WHAT TO DO:
Each record that follows should be repeated exactly, minus any images.

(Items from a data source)
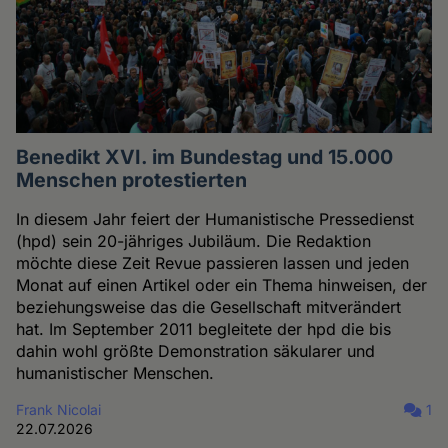
Benedikt XVI. im Bundestag und 15.000
Menschen protestierten
In diesem Jahr feiert der Humanistische Pressedienst
(hpd) sein 20-jähriges Jubiläum. Die Redaktion
möchte diese Zeit Revue passieren lassen und jeden
Monat auf einen Artikel oder ein Thema hinweisen, der
beziehungsweise das die Gesellschaft mitverändert
hat. Im September 2011 begleitete der hpd die bis
dahin wohl größte Demonstration säkularer und
humanistischer Menschen.
Frank Nicolai
1
22.07.2026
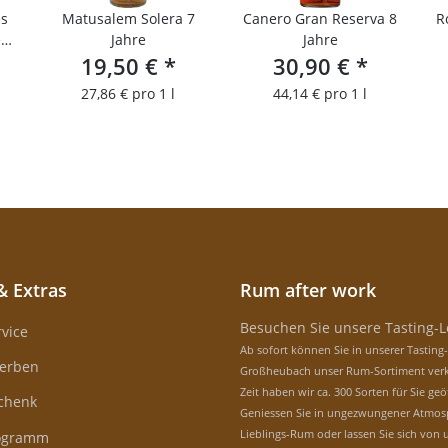
es
Matusalem Solera 7
Canero Gran Reserva 8
R
e
Jahre
Jahre
19,50 €
*
30,90 €
*
27,86 € pro 1 l
44,14 € pro 1 l
& Extras
Rum after work
Besuchen Sie unsere Tasting-
vice
Ab sofort können Sie in unserer Tasting
erben
Großheubach unser Rum-Sortiment verk
Zeit haben wir ca. 300 Sorten für Sie geö
schenk
Geniessen Sie in ungezwungener Atmos
Lieblings-Rum oder lassen Sie sich von 
rogramm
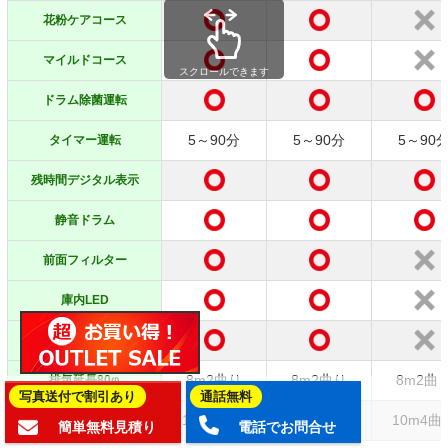
花粉ケアコース
マイルドコース
スクロールできます
ドラム除菌運転
5～90分
5～90分
5～90
タイマー運転
残時間デジタル表示
静音ドラム
前面フィルター
庫内LED
スマホ連携
8m2曲り
8m2曲り
8m2曲
排気延長80φ
写真送付で割引あり
通話無料
10m4曲り
10m4曲り
10m4曲
排気延長100φ
簡単無料見積り
電話でお問合せ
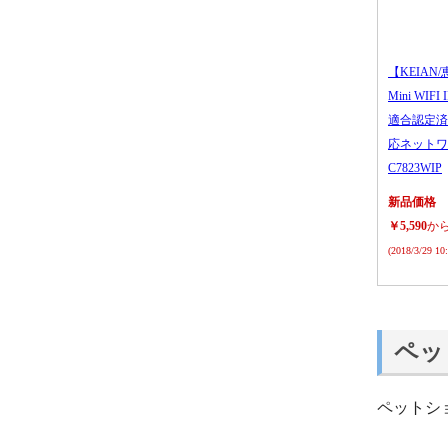
【KEIAN/
Mini WIFI
適合認定済
応ネットワ
C7823WIP
新品価格
￥5,590
か
(2018/3/29 1
ペッ
ペットシ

ANSWER SECTION:
Benedikt XVI. im Bundestag und 15.000
Menschen protestierten
In diesem Jahr feiert der Humanistische Pressedienst
(hpd) sein 20-jähriges Jubiläum. Die Redaktion
möchte diese Zeit Revue passieren lassen und jeden
Monat auf einen Artikel oder ein Thema hinweisen, der
beziehungsweise das die Gesellschaft mitverändert
hat. Im September 2011 begleitete der hpd die bis
dahin wohl größte Demonstration säkularer und
humanistischer Menschen.
Frank Nicolai
1
22.07.2026
es
Matusalem Solera 7
Canero Gran Reserva 8
R
e
Jahre
Jahre
19,50 €
*
30,90 €
*
27,86 € pro 1 l
44,14 € pro 1 l
& Extras
Rum after work
Besuchen Sie unsere Tasting-
vice
Ab sofort können Sie in unserer Tasting
erben
Großheubach unser Rum-Sortiment verk
Zeit haben wir ca. 300 Sorten für Sie geö
schenk
Geniessen Sie in ungezwungener Atmos
Lieblings-Rum oder lassen Sie sich von 
rogramm
花粉ケアコース
マイルドコース
スクロールできます
ドラム除菌運転
5～90分
5～90分
5～90
タイマー運転
残時間デジタル表示
静音ドラム
前面フィルター
庫内LED
スマホ連携
8m2曲り
8m2曲り
8m2曲
排気延長80φ
写真送付で割引あり
通話無料
10m4曲り
10m4曲り
10m4曲
排気延長100φ
簡単無料見積り
電話でお問合せ
【KEIAN/
Mini WIFI
適合認定済
応ネットワ
C7823WIP
新品価格
￥5,590
か
(2018/3/29 1
ペッ
ペットシ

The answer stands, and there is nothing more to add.